At the bottom of this page you can see the regions (and future regions) https://fauna.com/features. Since Fauna is inspired by Calvin we are not dependent on clocks like Spanner to deliver global consistency and can run on any hardware. Currently, each database is automatically distributed so your lambdas would read from the closest location. We are working on region selection in case you want to avoid the overhead (arguably small latency overhead thanks to the algorithm) of multi-region.

Latencies can be found here: https://status.fauna.com/ As a long fan of Fauna (who now works as a dev adv for them after following them for 2 years) for me what was the most attractive is the combination of features without compromises. Scalability/distribution without losing consistency, relations and powerful indexing (e.g. best of NoSQL and traditional databases combined). I was also attracted by the temporality aspect personally.

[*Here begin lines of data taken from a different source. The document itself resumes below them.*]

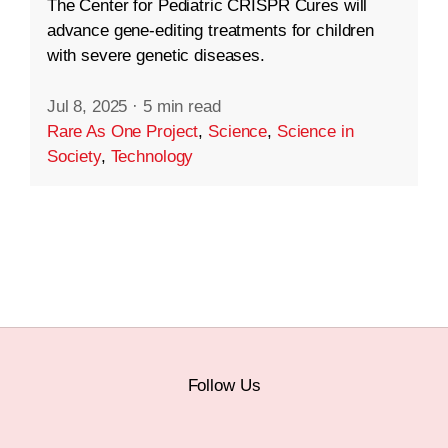
The Center for Pediatric CRISPR Cures will
advance gene-editing treatments for children
with severe genetic diseases.
Jul 8, 2025
·
5 min read
Rare As One Project
,
Science
,
Science in
Society
,
Technology
Follow Us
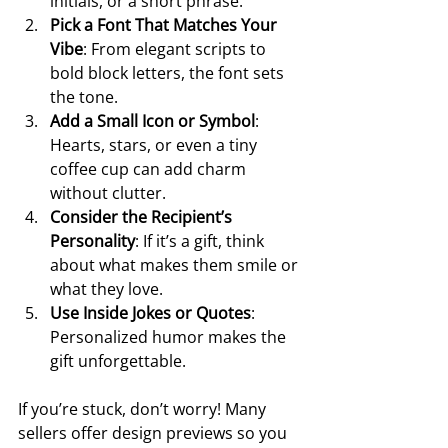
initials, or a short phrase.
Pick a Font That Matches Your 
Vibe
: From elegant scripts to 
bold block letters, the font sets 
the tone.
Add a Small Icon or Symbol
: 
Hearts, stars, or even a tiny 
coffee cup can add charm 
without clutter.
Consider the Recipient’s 
Personality
: If it’s a gift, think 
about what makes them smile or 
what they love.
Use Inside Jokes or Quotes
: 
Personalized humor makes the 
gift unforgettable.
If you’re stuck, don’t worry! Many 
sellers offer design previews so you 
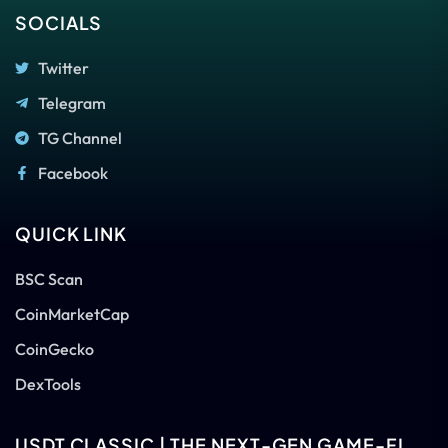
SOCIALS
Twitter
Telegram
TG Channel
Facebook
QUICK LINK
BSC Scan
CoinMarketCap
CoinGecko
DexTools
USDT CLASSIC | THE NEXT-GEN GAME-FI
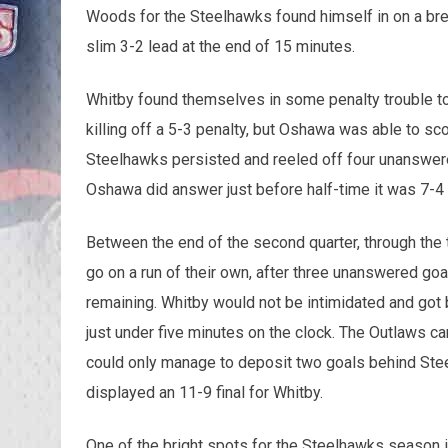
Woods for the Steelhawks found himself in on a brea
slim 3-2 lead at the end of 15 minutes.
Whitby found themselves in some penalty trouble to
killing off a 5-3 penalty, but Oshawa was able to sc
Steelhawks persisted and reeled off four unanswere
Oshawa did answer just before half-time it was 7-4
Between the end of the second quarter, through the th
go on a run of their own, after three unanswered go
remaining. Whitby would not be intimidated and got b
just under five minutes on the clock. The Outlaws c
could only manage to deposit two goals behind Ste
displayed an 11-9 final for Whitby.
One of the bright spots for the Steelhawks season i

For simple use-cases [1] isn't replicated Redis much better in terms of cost?

With in-mem DBs, there is no dollar cost for reads + writes and the IOPS will be way better than dynamoDB.

AWS has redis offering as elasticache.

[1] No indexes, strongly consistent get & put, < 10 GB

> "Read operations assume a data size of 4K or less; each additional 4K costs an additional operation. Write operations assume a data size of 1K or less. Notably, index writes count as entirely separate write operations; they are not included in the document’s 1K."

So many customers don't account for this and it up costing $$$ if your data model isn't a good fit. Cosmos even takes it further w. 1kb units (I have spent hours on Cosmos pricing and am still baffled on how to price a workload.) Although... it does incentivize decent data modeling practices which often lead to more performant apps.